当初は仕事をしながら実家へ通い、介護をしていた村田さんでしたが、介護をしていることは、上司や同僚にも理解が得られないだろうと思い、打ち明けることはありませんでした。

なんとか両立しようと頑張ってきた村田さんでしたが、仕事を休まざるを得ない日が増え、疲れて仕事に集中できずミスをしてしまう、ということが続いたことで限界を感じ、仕事を辞めて父親の介護に専念することにしました。

両親の年金は月あたり19万円程度です。この少ない年金だけでは、介護にかかる費用と生活費を賄うことはできません。そのため、村田さんが貯めてきた貯蓄も切り崩しながらの介護生活になりました。
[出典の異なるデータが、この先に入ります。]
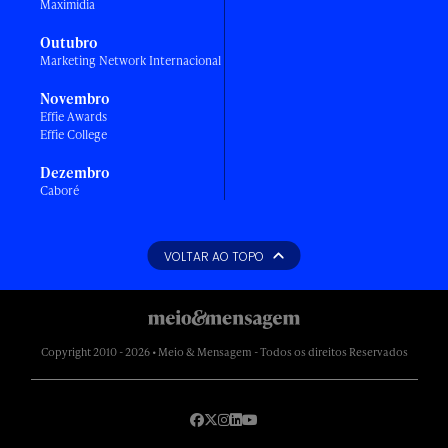
Maximídia
Outubro
Marketing Network Internacional
Novembro
Effie Awards
Effie College
Dezembro
Caboré
VOLTAR AO TOPO
Copyright 2010 - 2026 • Meio & Mensagem - Todos os direitos Reservados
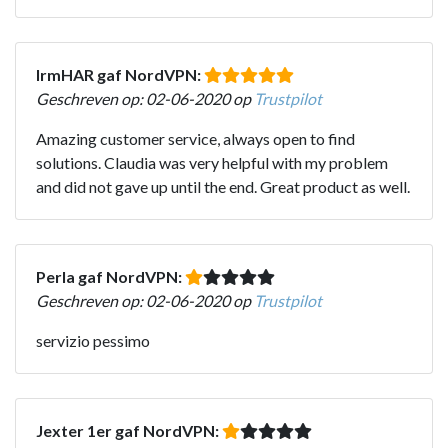
IrmHAR gaf NordVPN:
Geschreven op: 02-06-2020 op
Trustpilot
Amazing customer service, always open to find
solutions. Claudia was very helpful with my problem
and did not gave up until the end. Great product as well.
Perla gaf NordVPN:
Geschreven op: 02-06-2020 op
Trustpilot
servizio pessimo
Jexter 1er gaf NordVPN:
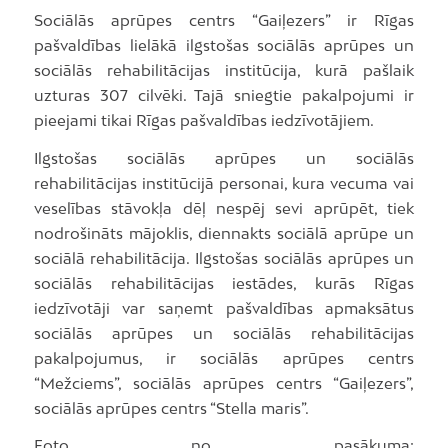
Sociālās aprūpes centrs “Gaiļezers” ir Rīgas
pašvaldības lielākā ilgstošas sociālās aprūpes un
sociālās rehabilitācijas institūcija, kurā pašlaik
uzturas 307 cilvēki. Tajā sniegtie pakalpojumi ir
pieejami tikai Rīgas pašvaldības iedzīvotājiem.
Ilgstošas sociālās aprūpes un sociālās
rehabilitācijas institūcijā personai, kura vecuma vai
veselības stāvokļa dēļ nespēj sevi aprūpēt, tiek
nodrošināts mājoklis, diennakts sociālā aprūpe un
sociālā rehabilitācija. Ilgstošas sociālās aprūpes un
sociālās rehabilitācijas iestādes, kurās Rīgas
iedzīvotāji var saņemt pašvaldības apmaksātus
sociālās aprūpes un sociālās rehabilitācijas
pakalpojumus, ir sociālās aprūpes centrs
“Mežciems”, sociālās aprūpes centrs “Gaiļezers”,
sociālās aprūpes centrs “Stella maris”.
Foto no pasākuma:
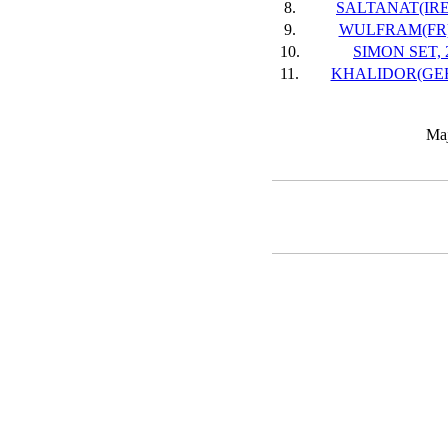
8.
SALTANAT(IRE),
9.
WULFRAM(FR),
10.
SIMON SET, 2
11.
KHALIDOR(GER)
Maj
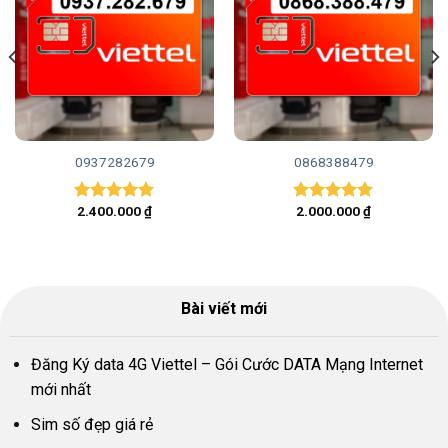
0937282679
0868388479
2.400.000
₫
2.000.000
₫
Được xếp
Được xếp
hạng
5.00
hạng
5.00
5 sao
5 sao
Bài viết mới
Đăng Ký data 4G Viettel – Gói Cước DATA Mạng Internet
mới nhất
Sim số đẹp giá rẻ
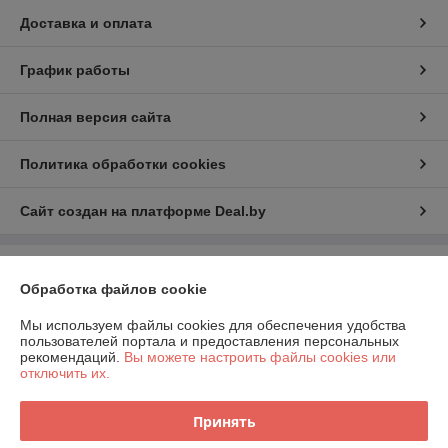
Доставка и оплата
График работы
Полная версия сайта
Политика обработки cookies
Сайт создан на платформе Deal.by
Информация для покупателя
Обработка файлов cookie
Индивидуальный предприниматель:
Индивидуальный
предприниматель Шаршавицкий Дмитрий Валерьевич
Мы используем файлы cookies для обеспечения удобства
220033, г.Минск, пр-т Партизанский, 19а-6
пользователей портала и предоставления персональных
рекомендаций.
Вы можете настроить файлы cookies или
Регистрационный номер ЕГР: 192409619
отключить их.
УНП: 192409619
Принять
Регистрационный орган: Минский горисполком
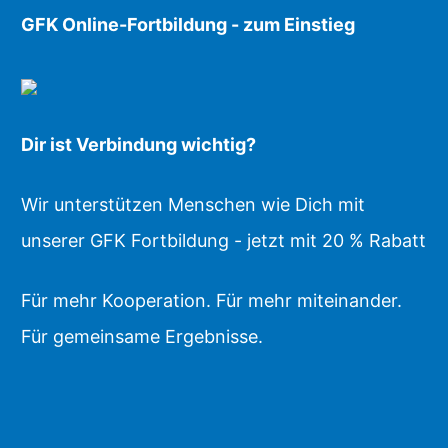
GFK Online-Fortbildung - zum Einstieg
Dir ist Verbindung wichtig?
Wir unterstützen Menschen wie Dich mit
unserer GFK Fortbildung - jetzt mit 20 % Rabatt
Für mehr Kooperation. Für mehr miteinander.
Für gemeinsame Ergebnisse.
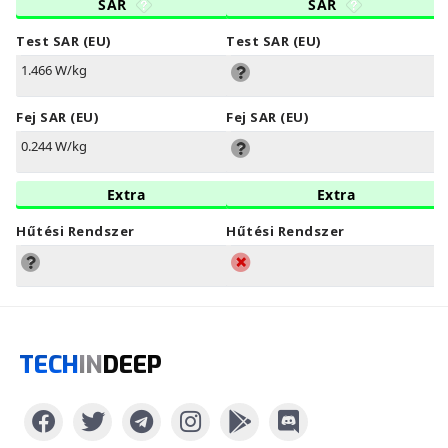
SAR
SAR
Test SAR (EU)
Test SAR (EU)
1.466 W/kg
Fej SAR (EU)
Fej SAR (EU)
0.244 W/kg
Extra
Extra
Hűtési Rendszer
Hűtési Rendszer
TECH
IN
DEEP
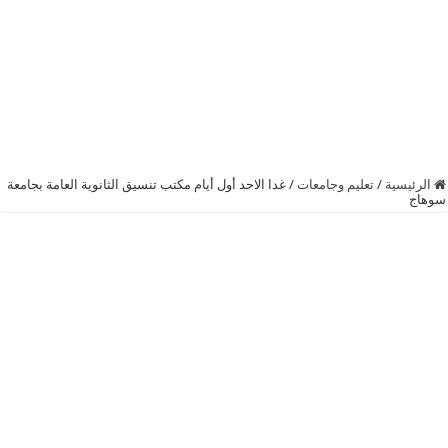
الرئيسية
/
تعليم وجامعات
/
غدا الاحد أول أيام مكتب تنسيق الثانوية العامة بجامعة
سوهاج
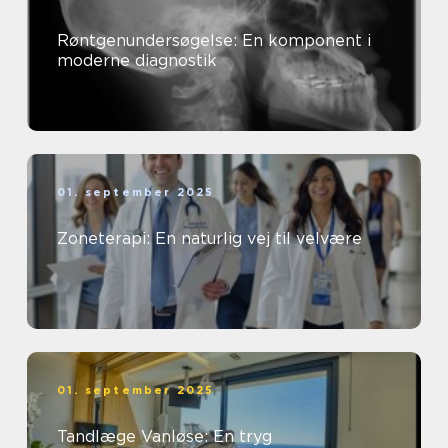
Røntgenundersøgelse: En komponent i
moderne diagnostik
01. september 2025
Zoneterapi: En naturlig vej til velvære
01. september 2025
Tandlæge Vanløse: En tryg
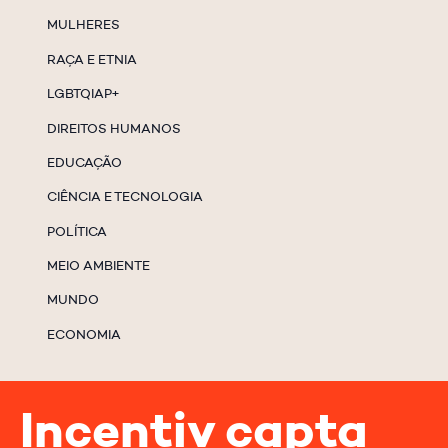
MULHERES
RAÇA E ETNIA
LGBTQIAP+
DIREITOS HUMANOS
EDUCAÇÃO
CIÊNCIA E TECNOLOGIA
POLÍTICA
MEIO AMBIENTE
MUNDO
ECONOMIA
Incentiv capta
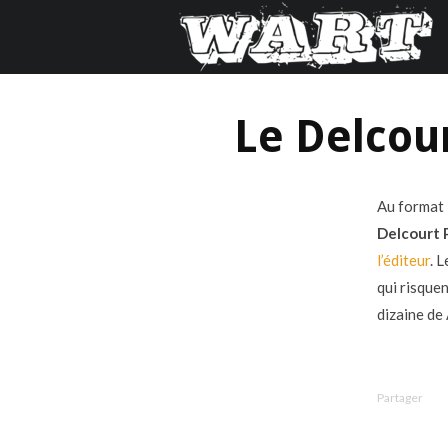
Le Delcou
Au format 
Delcourt 
l’éditeur
. 
qui risque
dizaine de 
Partager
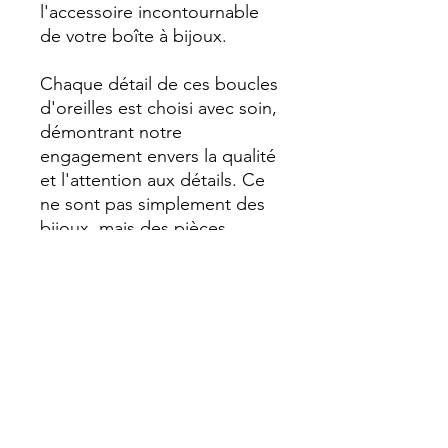
l'accessoire incontournable
de votre boîte à bijoux.
Chaque détail de ces boucles
d'oreilles est choisi avec soin,
démontrant notre
engagement envers la qualité
et l'attention aux détails. Ce
ne sont pas simplement des
bijoux, mais des pièces
élégantes qui complètent
votre style de manière
exceptionnelle.
Pourquoi Choisir Lün.r ?
Lün.r incarne l'esprit de la
jeunesse et de la
sophistication. En choisissant
nos boucles d'oreilles en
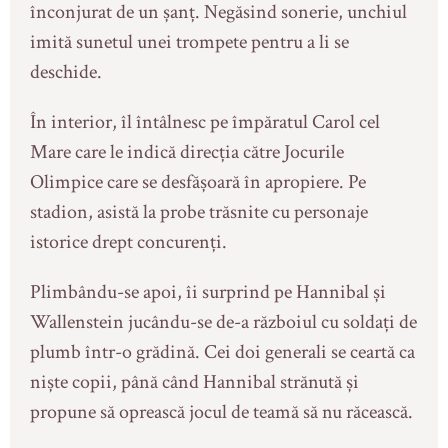
înconjurat de un șanț. Negăsind sonerie, unchiul
imită sunetul unei trompete pentru a li se
deschide.
În interior, îl întâlnesc pe împăratul Carol cel
Mare care le indică direcția către Jocurile
Olimpice care se desfășoară în apropiere. Pe
stadion, asistă la probe trăsnite cu personaje
istorice drept concurenți.
Plimbându-se apoi, îi surprind pe Hannibal și
Wallenstein jucându-se de-a războiul cu soldați de
plumb într-o grădină. Cei doi generali se ceartă ca
niște copii, până când Hannibal strănută și
propune să oprească jocul de teamă să nu răcească.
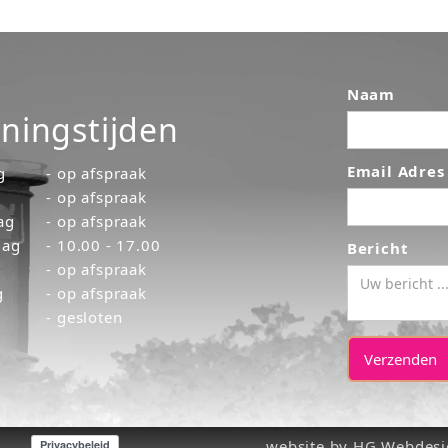
Naam
ningstijden
Email Adres
g
- op afspraak
- op afspraak
ag
- op afspraak
dag
- 10.00 - 17.00
Bericht
- op afspraak
g
- op afspraak
- gesloten
website by HG Webdes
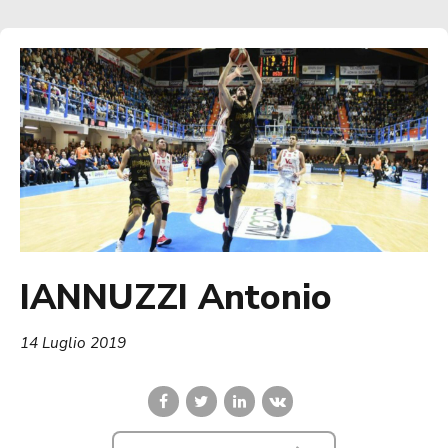
IANNUZZI Antonio
14 Luglio 2019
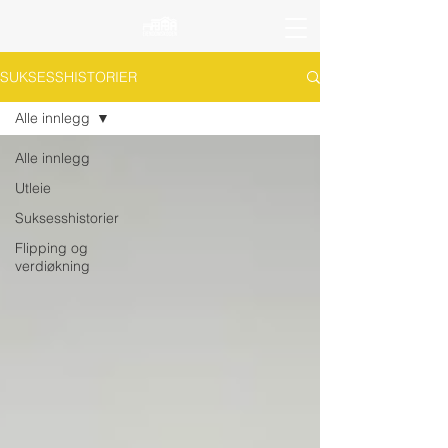
SUKSESSHISTORIER
Alle innlegg
Alle innlegg
Utleie
Suksesshistorier
Flipping og
verdiøkning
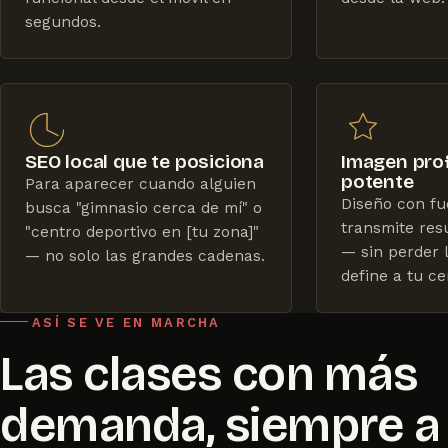
segundos.
SEO local que te posiciona
Imagen prof
potente
Para aparecer cuando alguien
Diseño con fu
busca "gimnasio cerca de mí" o
transmite res
"centro deportivo en [tu zona]"
— sin perder 
— no solo las grandes cadenas.
define a tu ce
ASÍ SE VE EN MARCHA
Las clases con más
demanda, siempre a l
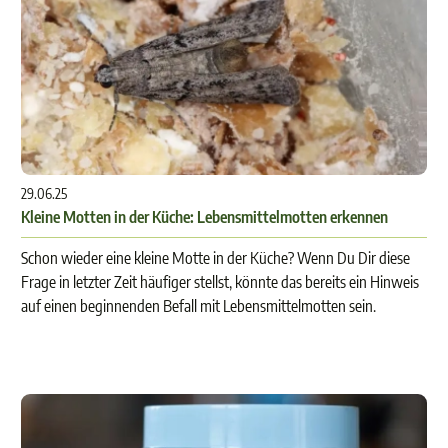
29.06.25
Kleine Motten in der Küche: Lebensmittelmotten erkennen
Schon wieder eine kleine Motte in der Küche? Wenn Du Dir diese
Frage in letzter Zeit häufiger stellst, könnte das bereits ein Hinweis
auf einen beginnenden Befall mit Lebensmittelmotten sein.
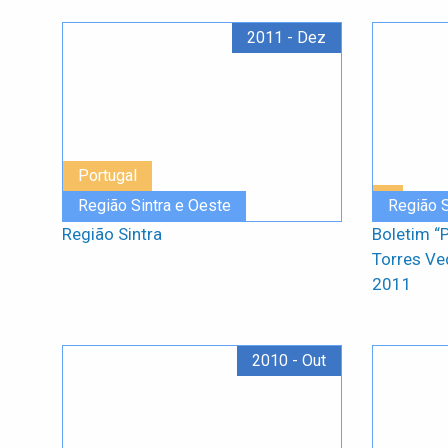
2011 - Dez
Portugal
Região Sintra e Oeste
Região S
Região Sintra
Boletim “
Torres Ve
2011
2010 - Out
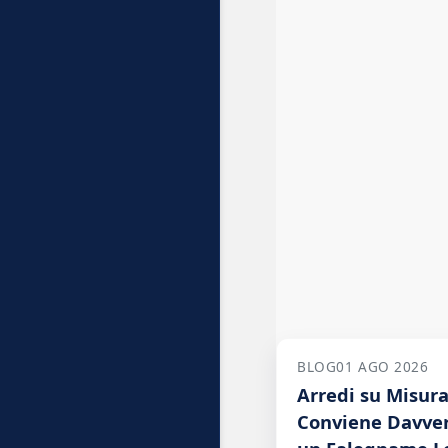
BLOG
01 AGO 2026
Arredi su Misur
Conviene Davver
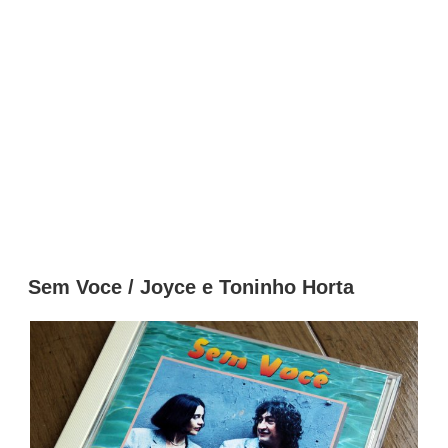
Sem Voce / Joyce e Toninho Horta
2,000万円もあるなら大丈夫だろう……。そう感じるかもしれませんが、実際には驚くほどのスピードでお金は減っていきました。

築40年の古い自宅を介護しやすいようリフォームするのに数百万円。車椅子を使うこともある父親のために、大型の車を購入しました。さらに介護用品を揃え、自分の生活費も捻出しなくてはなりません。

村田さんは東京で分譲マンションを購入して住んでいたため、介護のために実家に戻ってきてからもローンの支払いを続けていました。もし介護が終われば東京に帰るという選択もできるよう、すぐに売る判断はできなかったのです。

この生活がいつまで続くのかという不安と、仕事を辞めてしまったことによる自身の老後に対する不安は、どんどん強まっていきました。実家の近くでの再就職も試みましたが、介護による制限があることもあり、なかなか仕事は決まりません。

父親は思うように動けないことへのストレスや、社会的な孤立感から、すぐに機嫌が悪くなり、村田さんや母親に反抗的な態度を取ったり、暴言を吐いたりすることが増えていきました。

精神的にも追い詰められていた影響か、あるとき村田さんは吐血してしまったのです。驚いて病院へ行くと、ストレスによる胃炎を起こしていました。

一人息子である自分が両親を支えるしかない、との責任感で献身的に介護をしていた村田さんでしたが、金銭的・体力的・精神的にも消耗しきっていました。